Task prompt: Transcribe the following entries word for word. End with the line where "Product Number: ISP-0145" appears.

Input:

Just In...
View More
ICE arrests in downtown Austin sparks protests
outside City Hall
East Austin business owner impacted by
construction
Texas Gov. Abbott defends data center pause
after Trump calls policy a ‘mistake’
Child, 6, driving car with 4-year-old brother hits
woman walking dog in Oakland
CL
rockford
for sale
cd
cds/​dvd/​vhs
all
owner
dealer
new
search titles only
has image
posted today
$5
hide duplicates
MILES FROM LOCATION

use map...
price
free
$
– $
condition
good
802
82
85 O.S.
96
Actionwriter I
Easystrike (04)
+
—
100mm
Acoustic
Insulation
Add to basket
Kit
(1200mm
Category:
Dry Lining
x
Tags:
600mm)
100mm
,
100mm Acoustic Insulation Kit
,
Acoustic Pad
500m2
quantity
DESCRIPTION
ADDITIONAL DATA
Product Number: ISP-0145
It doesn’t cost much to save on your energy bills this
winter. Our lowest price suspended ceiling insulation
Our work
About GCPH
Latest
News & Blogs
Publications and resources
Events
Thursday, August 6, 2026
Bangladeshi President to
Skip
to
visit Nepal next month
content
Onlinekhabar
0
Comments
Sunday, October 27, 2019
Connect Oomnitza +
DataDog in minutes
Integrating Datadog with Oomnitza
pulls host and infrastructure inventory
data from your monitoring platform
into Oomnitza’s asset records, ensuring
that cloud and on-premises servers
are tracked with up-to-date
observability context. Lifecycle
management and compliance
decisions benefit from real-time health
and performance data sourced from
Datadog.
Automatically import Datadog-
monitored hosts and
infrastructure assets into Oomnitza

Answer to the exercise:
Just In...
View More
ICE arrests in downtown Austin sparks protests
outside City Hall
East Austin business owner impacted by
construction
Texas Gov. Abbott defends data center pause
after Trump calls policy a ‘mistake’
Child, 6, driving car with 4-year-old brother hits
woman walking dog in Oakland
CL
rockford
for sale
cd
cds/​dvd/​vhs
all
owner
dealer
new
search titles only
has image
posted today
$5
hide duplicates
MILES FROM LOCATION

use map...
price
free
$
– $
condition
good
802
82
85 O.S.
96
Actionwriter I
Easystrike (04)
+
—
100mm
Acoustic
Insulation
Add to basket
Kit
(1200mm
Category:
Dry Lining
x
Tags:
600mm)
100mm
,
100mm Acoustic Insulation Kit
,
Acoustic Pad
500m2
quantity
DESCRIPTION
ADDITIONAL DATA
Product Number: ISP-0145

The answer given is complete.